Zhang Yanxia, Liu Yunduo, Zhang Mei, Li Guanjie, Zhu Siling, Xie Keping, Xiao Bin, Li Linhai
Department of Laboratory Medicine, The Sixth School of Clinical Medicine, The Affiliated Qingyuan Hospital (Qingyuan People's Hospital), Guangzhou Medical University, Qingyuan, China.
School of Medicine, The South China University of Technology, Guangzhou, China.
PPAR Res. 2024 Dec 21;2024:4164906. doi: 10.1155/ppar/4164906. eCollection 2024.

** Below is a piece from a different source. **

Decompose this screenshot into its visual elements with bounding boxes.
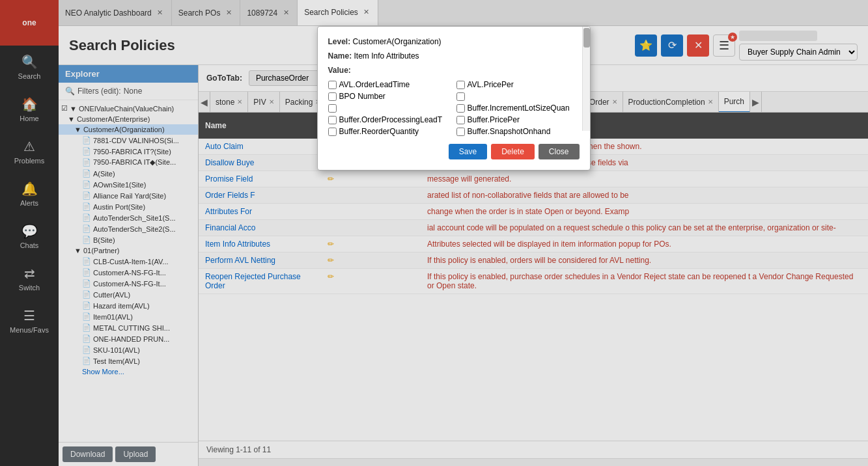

Triple-negative breast cancer (TNBC) is highly heterogeneous and poses a significant medical challenge due to limited treatment options and poor outcomes. Peroxisome proliferator-activated receptors (PPARs) play a crucial role in regulating metabolism and cell fate. While the association between PPAR signal and human cancers has been a topic of concern, its specific relationship with TNBC remains unclear. Integrated analysis of large published datasets from clinical cohorts and cell lines through databases has proven to be a powerful and essential approach for understanding cancer and uncovering new molecular targets. Here, we conducted a comprehensive study investigating the clinical relevance and drug modulation of the PPAR signaling pathway in TNBC, using data from The Cancer Genome Atlas (TCGA) for TNBC patients and Genomics of Drug Sensitivity in Cancer (GDSC) for TNBC cell lines, along with drug perturbation information from Connectivity Map (CMap). In the TCGA-TNBC cohort, higher PPAR signaling activity was not associated with clinical stage, prognosis, tumor mutational burden, microsatellite instability, homologous recombination deficiency, stemness, or proliferation status. However, it was linked to older age; an elevated rate of piccolo presynaptic cytomatrix protein (PCLO) mutations; and oncogenic signal transduction involving MAPK, Ras, and PI3K-Akt pathways. Additionally, it influenced biological pathways including fatty acid metabolism, AMPK signaling, and ferroptosis. Strikingly, higher PPAR activity appeared to promote the formation of an antitumor immune and microbial microenvironment. In the GDSC-TNBC cells, nevertheless, it seemed to incur chemoresistance. Furthermore, we identified a batch of potential compounds that can regulate the PPAR signaling pathway. Lastly, our experimental validation demonstrated the ability of the histone deacetylase (HDAC) inhibitor chidamide to activate the PPAR signal in TNBC cells. In conclusion, the PPAR signaling pathway likely has pleiotropic biological effects in TNBC. These preliminary but interesting findings enhance our understanding of the role played by PPAR signal and provide new insights into the heterogeneity driven by it in TNBC.
三阴性乳腺癌(TNBC)具有高度异质性,由于治疗选择有限且预后较差,构成了重大的医学挑战。过氧化物酶体增殖物激活受体(PPARs)在调节代谢和细胞命运方面发挥着关键作用。虽然PPAR信号与人类癌症之间的关联一直是人们关注的话题,但其与TNBC的具体关系仍不清楚。通过数据库对来自临床队列和细胞系的大量已发表数据集进行综合分析,已被证明是理解癌症和发现新分子靶点的有力且必要的方法。在此,我们进行了一项全面研究,利用来自癌症基因组图谱(TCGA)的TNBC患者数据、癌症药物敏感性基因组学(GDSC)的TNBC细胞系数据以及来自连接图谱(CMap)的药物干扰信息,研究TNBC中PPAR信号通路的临床相关性和药物调节作用。在TCGA - TNBC队列中,较高的PPAR信号活性与临床分期、预后、肿瘤突变负荷、微卫星不稳定性、同源重组缺陷、干性或增殖状态无关。然而,它与年龄较大、小突触前细胞基质蛋白(PCLO)突变率升高以及涉及MAPK、Ras和PI3K - Akt途径的致癌信号转导有关。此外,它还影响包括脂肪酸代谢、AMPK信号传导和铁死亡在内的生物学途径。引人注目的是,较高的PPAR活性似乎促进了抗肿瘤免疫和微生物微环境的形成。然而,在GDSC - TNBC细胞中,它似乎会导致化疗耐药。此外,我们鉴定出一批可以调节PPAR信号通路的潜在化合物。最后,我们的实验验证证明了组蛋白去乙酰化酶(HDAC)抑制剂西达本胺激活TNBC细胞中PPAR信号的能力。总之,PPAR信号通路可能在TNBC中具有多效性生物学效应。这些初步但有趣的发现加深了我们对PPAR信号所起作用的理解,并为其在TNBC中驱动的异质性提供了新的见解。